● **Dataset entries**:
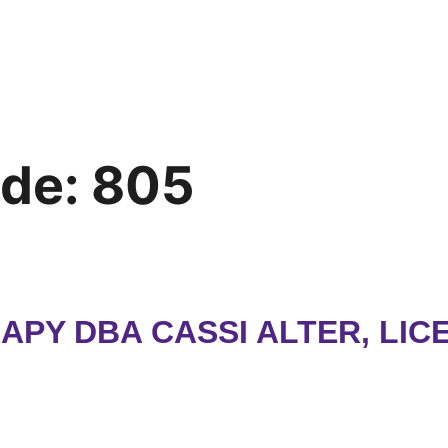
ode:
805
APY DBA CASSI ALTER, LIC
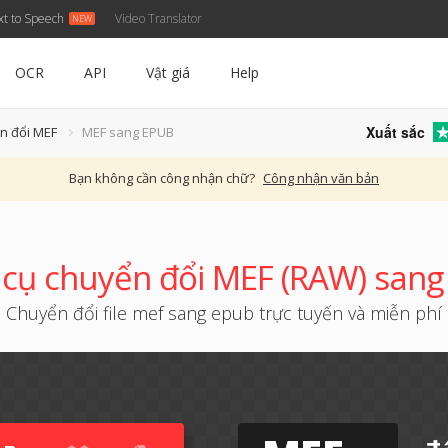
xt to Speech
Video Translator
OCR
API
Vật giá
Help
Xuất sắc
n đổi MEF
MEF sang EPUB
Bạn không cần công nhận chữ?
Công nhận văn bản
cụ chuyển đổi MEF (RAW) san
Chuyển đổi file mef sang epub trực tuyến và miễn phí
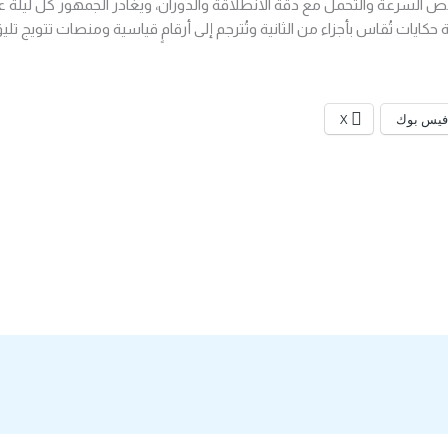
 السرعة والتحمل مع دقة الانطلاقة والدوران، ويغادر الجمهور كل ليلة على
حكايات تُقاس بأجزاء من الثانية وتُترجم إلى أرقامٍ قياسية ومنصات تتويج تل
فيس بوك
X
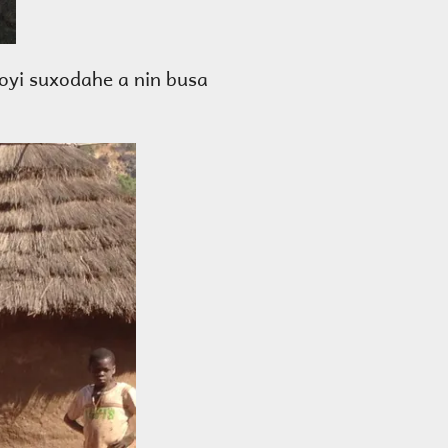
xoyi suxodahe a nin busa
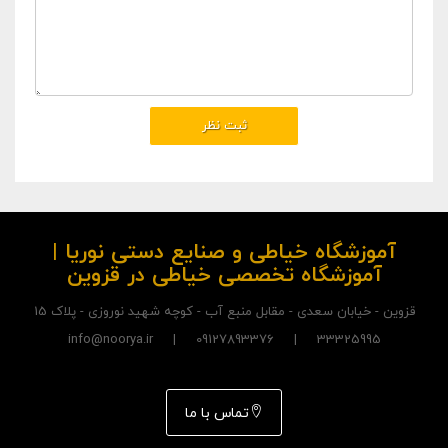
آموزشگاه خیاطی و صنایع دستی نوریا |
آموزشگاه تخصصی خیاطی در قزوین
قزوین - خیابان سعدی - مقابل منبع آب - کوچه شهید نوروزی - پلاک 15
33325995 | 09127893376 | info@noorya.ir
تماس با ما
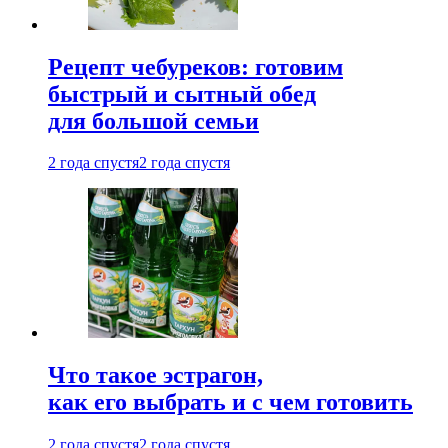
Рецепт чебуреков: готовим
быстрый и сытный обед
для большой семьи
2 года спустя
2 года спустя
Что такое эстрагон,
как его выбрать и с чем готовить
2 года спустя
2 года спустя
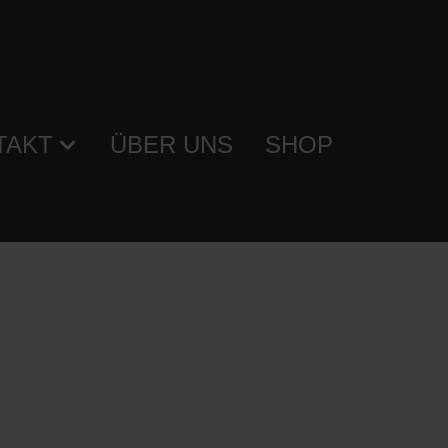
TAKT
ÜBER UNS
SHOP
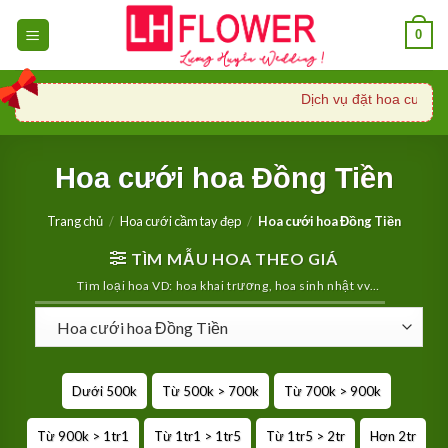
Skip
0
to
content
Dịch vụ đặt hoa cưới, xe
Hoa cưới hoa Đồng Tiền
Trang chủ
/
Hoa cưới cầm tay đẹp
/
Hoa cưới hoa Đồng Tiền
TÌM MẪU HOA THEO GIÁ
Tìm loại hoa VD: hoa khai trương, hoa sinh nhật vv…
Dưới 500k
Từ 500k > 700k
Từ 700k > 900k
Từ 900k > 1tr1
Từ 1tr1 > 1tr5
Từ 1tr5 > 2tr
Hơn 2tr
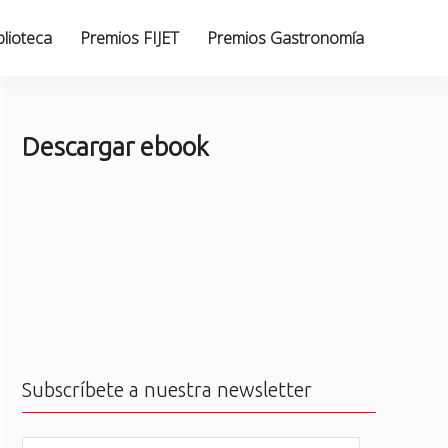
blioteca
Premios FIJET
Premios Gastronomía
Descargar ebook
Subscríbete a nuestra newsletter
N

● **TASK DETAILS**:
Filter the data above by the word "Premios" and copy every line that matches.

● **ANSWER SECTION**:
Premios FIJET
Premios Gastronomía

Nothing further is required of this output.